Logo depois sentem de novo o sufoco insuportável.
Essas pessoas não vivem, sobrevivem.
E apenas sobreviver é trabalhar em algo sem sentido
só para manter o salário;
é fazer joguinhos de poder para manter o emprego;
é sair com alguém que não se ama somente
para aplacar a solidão;
é ter relações sexuais só para
manter o casamento;
é não conseguir desgrudar os olhos da TV, com
medo de escutar a voz da consciência;
é ter de tomar alguns drinques para conseguir voltar
para casa.
A sociedade nos pressiona diariamente para nos transformar
em máquinas.
Todos os dias, pela manhã, uma multidão liga
seu corpo como se fosse mais uma máquina e sai pela
porta para uma repetição infinita de ações
rotineiras sem nenhuma relação com sua vocação
e seu talento.
E muita gente chama a isso livre-arbítrio.
Depois vão a massagens, saunas, fazem um monte de ginástica
em busca de um pouco de energia extra para, no dia seguinte,
voltar a fazer o mesmo trabalho que não tem nenhuma
relação com sua alma.
Muitos estados de depressão são, na realidade,
frutos de uma terrível sensação de inutilidade.
Esse olhar vago do deprimido é muitas vezes o olhar
de quem poderia ter aproveitado as oportunidades da vida,
mas não soube valorizar o que era realmente importante.
Se, por acaso, você se identificou com a descrição
acima, está na hora de mudar.

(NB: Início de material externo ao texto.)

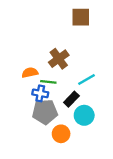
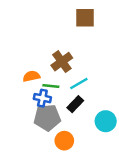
cyan line: (86, 80) -> (79, 84), moved
cyan circle: (84, 115) -> (106, 121), moved

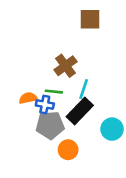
orange semicircle: (31, 76) -> (28, 98), moved
cyan line: (79, 84) -> (84, 89), turned -42
black rectangle: (75, 104) -> (80, 111), size x1.5

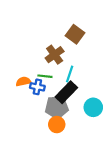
brown square: (90, 19) -> (75, 34), moved, turned 36
gray pentagon: (50, 125) -> (57, 107), moved

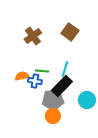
brown cross: (55, 55) -> (33, 36), moved

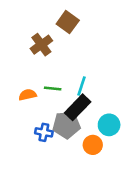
brown square: (70, 32) -> (68, 22), moved
blue cross: (35, 81) -> (44, 132), moved
orange circle: (53, 116) -> (93, 145), moved

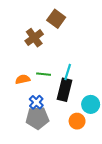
black rectangle: (78, 107) -> (65, 90), turned -30
gray pentagon: (66, 125) -> (37, 118), moved
blue cross: (44, 132) -> (36, 102), moved, turned 32

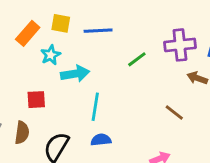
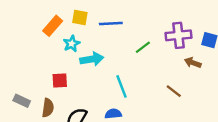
cyan line: (95, 107) -> (122, 86), moved, turned -30

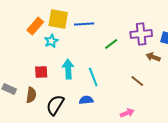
yellow square: (80, 18) -> (58, 19), size x1.5
cyan arrow: (92, 59) -> (68, 69), moved, turned -84

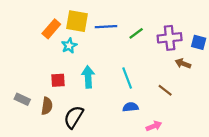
green line: (111, 44) -> (136, 33), moved
cyan line: (93, 77) -> (127, 78), moved
blue semicircle: (86, 100) -> (131, 107), moved

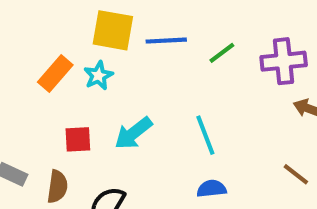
orange rectangle: (51, 29) -> (55, 73), moved
cyan arrow: (88, 77) -> (133, 133), turned -125
brown line: (165, 90) -> (296, 174), moved

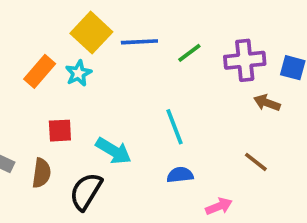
yellow square: (113, 30) -> (91, 33), turned 33
cyan arrow: (133, 133) -> (114, 151), moved, turned -111

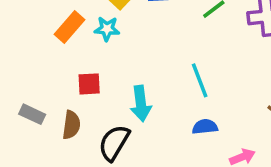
cyan star: (78, 73) -> (107, 29), turned 30
cyan arrow: (114, 151) -> (141, 104), turned 52

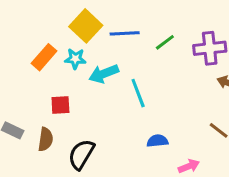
cyan line: (200, 80) -> (138, 93), moved
cyan arrow: (141, 104) -> (104, 74), moved, turned 76

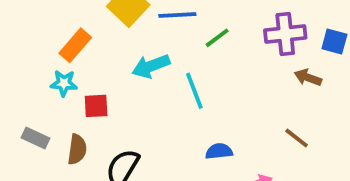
green line: (165, 42) -> (217, 38), moved
cyan star: (75, 59) -> (64, 83), moved

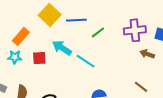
cyan arrow: (151, 66) -> (62, 48), turned 54
cyan line: (194, 91) -> (86, 61), turned -36
red square: (96, 106) -> (39, 58), moved

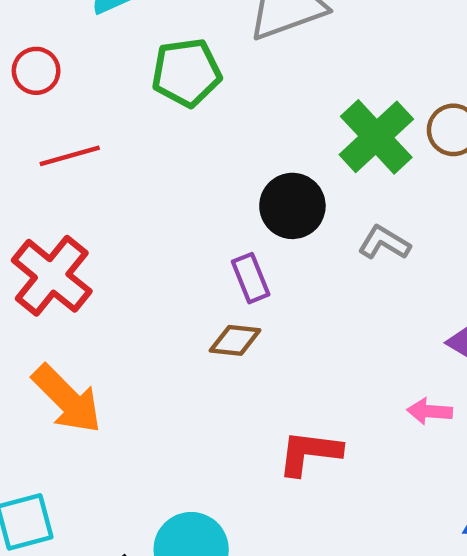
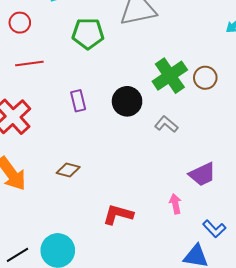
purple rectangle: (251, 278) -> (78, 101), moved
brown diamond: (235, 340) -> (68, 170), moved
pink arrow: (430, 411) -> (175, 204), turned 66

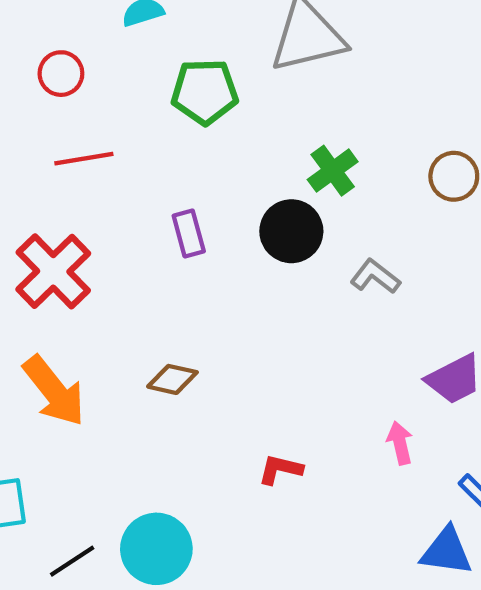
green cross: (170, 76) -> (333, 171), moved, size x0.7
red L-shape: (118, 215) -> (280, 469), size x0.7

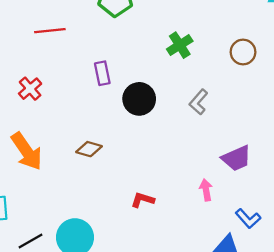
black circle: (291, 231) -> (139, 99), moved
red cross: (53, 271) -> (30, 89), size x0.6
gray L-shape: (375, 277) -> (199, 102), turned -90

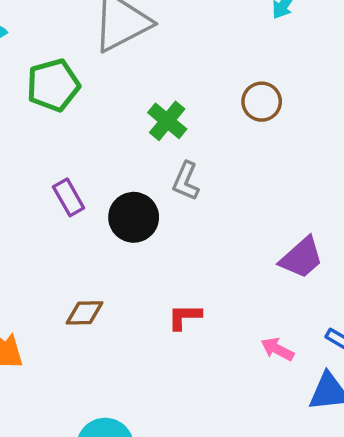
gray L-shape: (199, 102) -> (186, 181), moved
pink arrow: (206, 190) -> (277, 349), moved, turned -35
red L-shape: (142, 200) -> (185, 317), moved

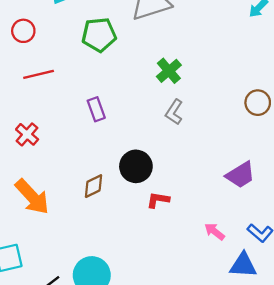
brown circle: (262, 102) -> (258, 103), moved
black circle: (134, 217) -> (136, 166), moved
brown diamond: (85, 313) -> (93, 186), turned -35

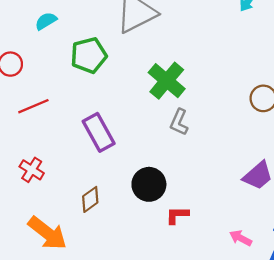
green cross: (169, 71) -> (167, 81), size x1.4
purple rectangle: (96, 109) -> (99, 132), size x1.5
brown diamond: (93, 186) -> (90, 199), moved

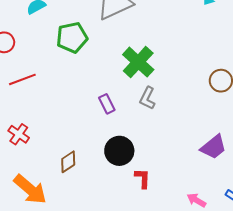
purple rectangle: (99, 132) -> (107, 104), moved, size x0.6
red L-shape: (177, 215) -> (143, 178), turned 90

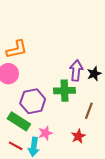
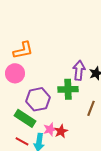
red star: (78, 136) -> (61, 131), moved

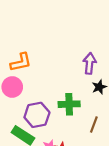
purple arrow: (79, 70) -> (90, 63), moved

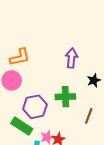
purple arrow: (90, 63) -> (71, 58), moved

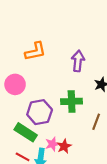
orange L-shape: (20, 57) -> (35, 51), moved

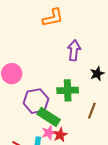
orange L-shape: (35, 51) -> (53, 18), moved
green rectangle: (26, 132) -> (49, 117), moved

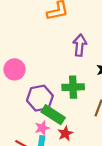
pink star: (49, 133) -> (42, 128), moved

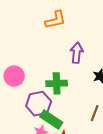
green cross: (73, 87) -> (57, 83), moved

Aproveite o início
de um novo ano !
O filósofo espanhol Julián Marías escreveu
que a infelicidade humana está em não preferir
o que preferimos.
Quando uma pessoa não prefere o que prefere, acaba
se traindo.
As escolhas de nossa vida têm sempre de privilegiar
a nossa essência.
Nossa vocação não tem nada a ver com
ações sem afeto.
O ser humano nasceu para realizar a sua vocação
divina.
No entanto, quantas vezes acabamos nos dedicando exclusivamente
à sobrevivência!
Sobreviver e viver são experiências completamente
distintas.
Viver é ser dono do próprio destino.
É saber escrever o roteiro da própria vida.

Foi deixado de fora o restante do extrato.